Austin Authors: Yoo, Peter E;John, Sam E;Farquharson, Shawna ;Cleary, Jon O;Wong, Yan T;Ng, Amanda;Mulcahy, Claire B;Grayden, David B;Ordidge, Roger J;Opie, Nicholas L;O'Brien, Terence J;Oxley, Thomas J;Moffat, Bradford A
Affiliation: Melbourne Brain Centre Imaging Unit, Department of Anatomy and Neuroscience, The University of Melbourne, Parkville, Victoria, Australia
Vascular Bionics Laboratory, Melbourne Brain Centre, Department of Medicine, The University of Melbourne, Victoria, Australia
Department of Electrical & Electronic Engineering, The University of Melbourne, Victoria, Australia
The Florey Institute of Neuroscience and Mental Health, Parkville, Victoria, Australia
Department of Physiology, Monash University, Clayton, Victoria, Australia
Biomedicine Discovery Institute, Monash University, Clayton, Victoria, Australia
Imaging Division, Florey Institute of Neuroscience and Mental Health, Heidelberg, Victoria, Australia
Center for Neural Engineering, The University of Melbourne, Victoria, Australia
Departments of Medicine and Neurology, Melbourne Brain Centre at The Royal Melbourne Hospital, The University of Melbourne, Melbourne, Victoria, Australia
NeuroEngineering Laboratory, Department of Electrical &Electronic Engineering, The University of Melbourne, Melbourne, Victoria, Australia
Issue Date: 1-Jan-2018
Date: 2017-03-08
Publication information: NeuroImage 2018; 164: 214-229
Abstract: Recent developments in accelerated imaging methods allow faster acquisition of high spatial resolution images. This could improve the applications of functional magnetic resonance imaging at 7 Tesla (7T-fMRI), such as neurosurgical planning and Brain Computer Interfaces (BCIs). However, increasing the spatial and temporal resolution will both lead to signal-to-noise ratio (SNR) losses due to decreased net magnetization per voxel and T1-relaxation effect, respectively. This could potentially offset the SNR efficiency gains made with increasing temporal resolution. We investigated the effects of varying spatial and temporal resolution on fMRI sensitivity measures and their implications on fMRI-based BCI simulations.

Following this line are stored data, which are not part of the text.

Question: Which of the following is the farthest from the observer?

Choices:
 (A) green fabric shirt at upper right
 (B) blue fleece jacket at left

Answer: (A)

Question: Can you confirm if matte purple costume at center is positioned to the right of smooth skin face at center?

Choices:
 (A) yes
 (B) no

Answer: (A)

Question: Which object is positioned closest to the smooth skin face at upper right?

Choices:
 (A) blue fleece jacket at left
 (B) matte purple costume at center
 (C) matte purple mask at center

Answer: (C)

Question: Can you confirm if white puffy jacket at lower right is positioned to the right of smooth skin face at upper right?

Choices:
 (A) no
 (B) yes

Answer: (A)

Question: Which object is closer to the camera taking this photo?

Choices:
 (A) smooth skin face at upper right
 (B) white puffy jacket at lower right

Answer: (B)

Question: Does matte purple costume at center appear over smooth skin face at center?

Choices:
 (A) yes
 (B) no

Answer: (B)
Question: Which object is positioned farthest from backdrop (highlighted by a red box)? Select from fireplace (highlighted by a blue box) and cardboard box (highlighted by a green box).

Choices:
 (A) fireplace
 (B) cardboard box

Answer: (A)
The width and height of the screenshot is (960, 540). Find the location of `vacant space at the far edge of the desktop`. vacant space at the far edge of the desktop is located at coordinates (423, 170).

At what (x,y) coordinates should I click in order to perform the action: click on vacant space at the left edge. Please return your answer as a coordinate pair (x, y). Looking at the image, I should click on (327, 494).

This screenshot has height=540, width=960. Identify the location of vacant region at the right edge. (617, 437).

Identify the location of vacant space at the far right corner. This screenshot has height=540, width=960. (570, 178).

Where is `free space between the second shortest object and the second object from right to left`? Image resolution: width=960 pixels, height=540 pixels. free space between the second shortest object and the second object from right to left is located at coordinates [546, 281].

We compared temporal signal-to-noise ratio (tSNR), observed percent signal change (%∆S), volumes of significant activation, Z-scores and decoding performance of linear classifiers commonly used in BCIs across a range of spatial and temporal resolution images acquired during an ankle-tapping task. Our results revealed an average increase of 22% in %∆S (p=0.006) and 9% in decoding performance (p=0.015) with temporal resolution only at the highest spatial resolution of 1.5×1.5×1.5mm3, despite a 29% decrease in tSNR (p<0.001) and plateaued Z-scores. Further, the volume of significant activation was indifferent (p>0.05) across spatial resolution specifically at the highest temporal resolution of 500ms. These results demonstrate that the overall BOLD sensitivity can be increased significantly with temporal resolution, granted an adequately high spatial resolution with minimal physiological noise level. This shows the feasibility of diffuse motor-network imaging at high spatial and temporal resolution with robust BOLD sensitivity with 7T-fMRI. Importantly, we show that this sensitivity improvement could be extended to an fMRI application such as BCIs.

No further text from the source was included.